Monday, March 3, 2008

Using Ultrasonic Hand Tracking to augment Motion Analysis Based Recognition of manipulative Gestures

This paper deals with the introduction of the ultrasonic sensors with accelerometer and gyro meters for capturing the gestures to recognize the activity. The contribution of the paper has been claimed as the use of ultrasonic for the motion analysis and combining the information from the sensors to refine the results. The information obtained by different sensors used, is processed by a classifier so that the motion can be recognized. The classifiers used are: HMM’s, C.4.5, KNN. For capturing the sensor data, three ultrasonic beacons are placed on the top of the roof and the listeners are placed on the arms of the users. It is reported that the ultrasonic deals with the problem of reflection, occlusion and temporal resolution (low sampling rate) and hence the information provided by just ultrasonic sensors is not reliable and there are many false responses associated. Apart from this there is noise associated with the sensor input over the time frames which cannot be smoothened using Kalman filters as the sampling rate is much less than the frequency of hand movement.

In their experiment they have taken an example of bicycle repair and have chosen following gestures involving pumping, screwing screws or de-screwing them, different pedal turnings, assembly of the parts, wheel spinning and carrier object removing/ placing

They have tried approaches that can be classified into two categories:

  1. Model Based Approaches
  2. Frame based approaches.

In the model based approach they are using the HMMs on the sensory information obtained by the 2 gyro meters and 3 accelerometers on the users’ right hand and also the same set of sensors on the upper right hand.

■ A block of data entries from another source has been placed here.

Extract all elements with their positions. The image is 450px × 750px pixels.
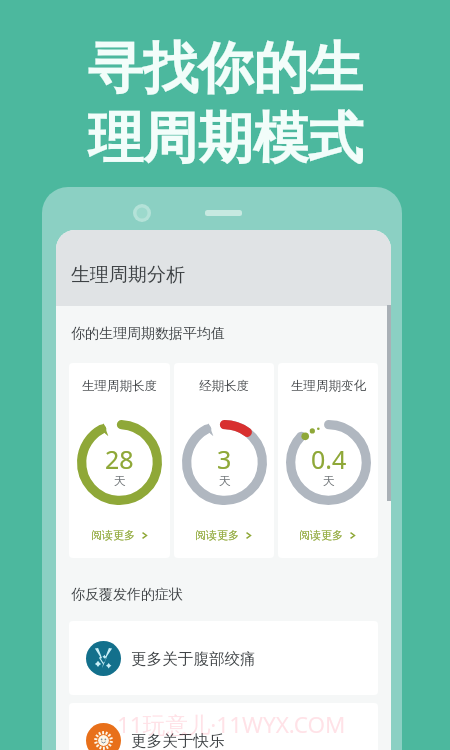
other: Happy [86,723,121,750]
staticText: 阅读更多 [299,528,343,542]
button[interactable]: Cramps [69,621,378,695]
staticText: 生理周期长度 [82,378,157,394]
staticText: 生理周期分析 [71,263,185,287]
staticText: 阅读更多 [195,528,239,542]
staticText: 天 [219,473,231,488]
staticText: 更多关于腹部绞痛 [131,649,256,669]
staticText: 阅读更多 [91,528,135,542]
other: Cramps [86,641,121,676]
button[interactable]: 经期长度 [174,363,274,558]
button[interactable]: 生理周期变化 [278,363,378,558]
staticText: 理周期模式 [88,104,363,173]
staticText: 3 [217,442,232,476]
staticText: 你的生理周期数据平均值 [71,325,225,343]
staticText: 经期长度 [199,378,249,394]
staticText: 你反覆发作的症状 [71,586,183,604]
button[interactable]: 生理周期长度 [69,363,170,558]
staticText: 天 [114,473,126,488]
staticText: 11玩意儿·11WYX.COM [117,709,346,740]
button[interactable]: 生理周期分析 [56,230,391,306]
staticText: 寻找你的生 [88,34,363,103]
staticText: 更多关于快乐 [131,731,225,750]
staticText: 生理周期变化 [291,378,366,394]
staticText: 0.4 [311,442,347,476]
staticText: 天 [323,473,335,488]
staticText: 28 [105,442,134,476]
button[interactable]: Happy [69,703,378,750]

In the frame based approach the feature vectors are obtained during each time frame and used for either training or testing of the classifier. The set of features extracted are: mean, standard deviation, median of the raw sensor data. This approach captures the local features and can be used to obtain the local characteristics which can be exploited for training or testing the classifier. For their approach, they are using no overlaps between the adjacent windows and using the part of the feature vectors from a frame for training and part for testing. For the comparison they are using the Kmeans and the C.4.5 classifier for testing the frame based approach.

They also proposed the use of plausible analysis for classification which actually means restriction of the search space for the vectors and using the information from both frame based and model based approaches for classification. For example the result of the gesture recognition obtained by the HMMs is compared with the constraint restriction imposed and if it is satisfied, the gesture is selected else next best gesture satisfying both constraints is selected.

In the results they have claimed that the ultrasonic with the C.4.5 classifiers produced the results close to 58.7% and with K-means they have shown 60.3 % classification. They have argued that since most of their gestures are not distinguishable using only hand locations, the results were affected. They then used a kind of ensamble to merge the inputs from the accelerometer and gyro meter and obtained a high classification in (90 % range). They argued that for certain gestures they almost achieved 100% while for some gestures, which are ambiguous and can be confused with other gestures, there was a drop in classification.

Disussion:

They have just merged the ultrasonics with the accelerometer data and used the same to get the sensory information of the local movement associated with the body part with the global position of the part. This method is definitely going to yield better results as we have two layers (Global and then Local) of classification as we vote for the gesture that meets requirements for both layers and it is no surprising. The method is intuitive but needs a specialized room, as ultrasonic waves are reflected by metallic objects and also occlusion affects the response. They have not addressed the issues with occlusion associated with our requirements as we are dealing with fingers and hand movements which cannot be prevented from occlusion using the top, mounted beckons. May be we can use array of beckons on ground ,top, sides to capture the responses but that would restrict the doimain of application for the user.

Also I feel, instead of wired accelerometers and gyro meters, it should be nice to use the wireless sensors which were described in the last week’s paper on “ASL for game development”. I would be really light weighted and more particle to use.

1 comment:

Paul Taele said...

The paper (and Josh P.) already convinced me that ultrasonics would be a nice addition to the set of sensors we're working with in the class. I also liked your comment on the benefits of having global and local data available when ultrasonics are augmented to existing input devices. I guess it does bring up the question as to whether too many sensors becomes a problem of being too complex.